Please set down the data word for word; images do not go in the copy.

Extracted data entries
^^^^

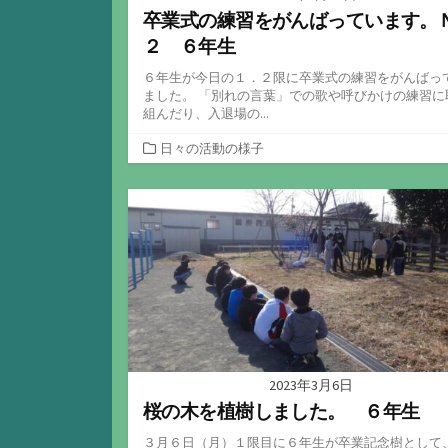
卒業式の練習をがんばっています。
２ ６年生
６年生が今日の１．２限に卒業式の練習をがんばっ
ました。 「別れの言葉」での歌や呼びかけの練習に
組んだり、入退場の...
カ
日々の活動の様子
テ
ゴ
リ
ー
2023年3月6日
桜の木を植樹しました。 ６年生
３月６日（月）１限目に６年生が卒業記念樹として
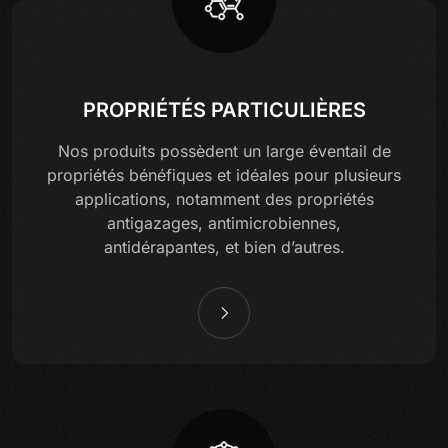
PROPRIÉTÉS PARTICULIÈRES
Nos produits possèdent un large éventail de
propriétés bénéfiques et idéales pour plusieurs
applications, notamment des propriétés
antigazages, antimicrobiennes,
antidérapantes, et bien d’autres.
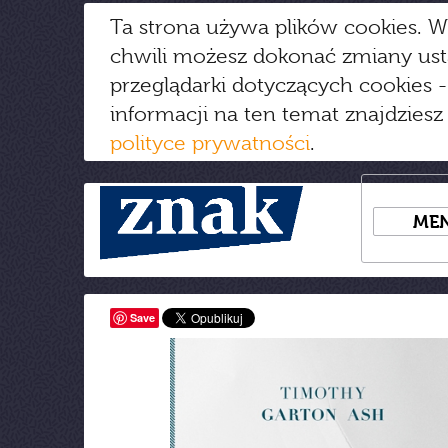
Ta strona używa plików cookies. W
chwili możesz dokonać zmiany us
przeglądarki dotyczących cookies
-
informacji na ten temat znajdziesz
polityce prywatności
.
ME
Save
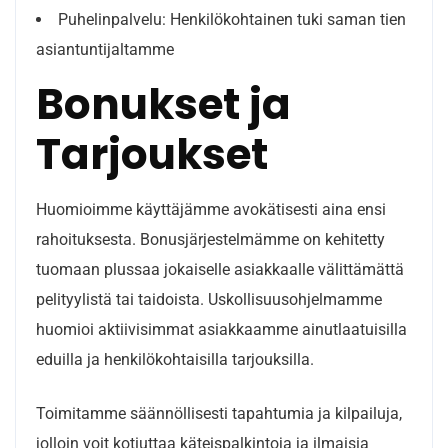
Puhelinpalvelu: Henkilökohtainen tuki saman tien
asiantuntijaltamme
Bonukset ja
Tarjoukset
Huomioimme käyttäjämme avokätisesti aina ensi
rahoituksesta. Bonusjärjestelmämme on kehitetty
tuomaan plussaa jokaiselle asiakkaalle välittämättä
pelityylistä tai taidoista. Uskollisuusohjelmamme
huomioi aktiivisimmat asiakkaamme ainutlaatuisilla
eduilla ja henkilökohtaisilla tarjouksilla.
Toimitamme säännöllisesti tapahtumia ja kilpailuja,
jolloin voit kotiuttaa käteispalkintoja ja ilmaisia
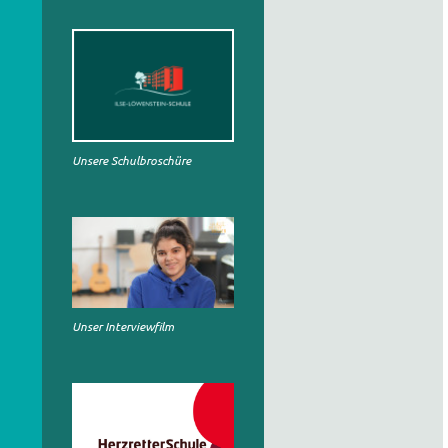
Unsere Schulbroschüre
Unser Interviewfilm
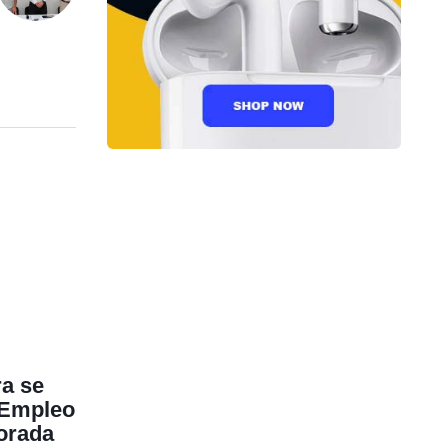
a se
e Empleo
orada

^^^^

**TASK ANSWER**
卒業式の練習をがんばっています。
２ ６年生
６年生が今日の１．２限に卒業式の練習をがんばっ
ました。 「別れの言葉」での歌や呼びかけの練習に
組んだり、入退場の...
カ
日々の活動の様子
テ
ゴ
リ
ー
2023年3月6日
桜の木を植樹しました。 ６年生
３月６日（月）１限目に６年生が卒業記念樹として
PROPRIÉTÉS PARTICULIÈRES
Nos produits possèdent un large éventail de
propriétés bénéfiques et idéales pour plusieurs
applications, notamment des propriétés
antigazages, antimicrobiennes,
antidérapantes, et bien d’autres.
Ta strona używa plików cookies. W
chwili możesz dokonać zmiany us
przeglądarki dotyczących cookies
-
informacji na ten temat znajdziesz
polityce prywatności
.
ME
Save
Puhelinpalvelu: Henkilökohtainen tuki saman tien
asiantuntijaltamme
Bonukset ja
Tarjoukset
Huomioimme käyttäjämme avokätisesti aina ensi
rahoituksesta. Bonusjärjestelmämme on kehitetty
tuomaan plussaa jokaiselle asiakkaalle välittämättä
pelityylistä tai taidoista. Uskollisuusohjelmamme
huomioi aktiivisimmat asiakkaamme ainutlaatuisilla
eduilla ja henkilökohtaisilla tarjouksilla.
Toimitamme säännöllisesti tapahtumia ja kilpailuja,
jolloin voit kotiuttaa käteispalkintoja ja ilmaisia
Unsere Schulbroschüre
Unser Interviewfilm
a se
e Empleo
orada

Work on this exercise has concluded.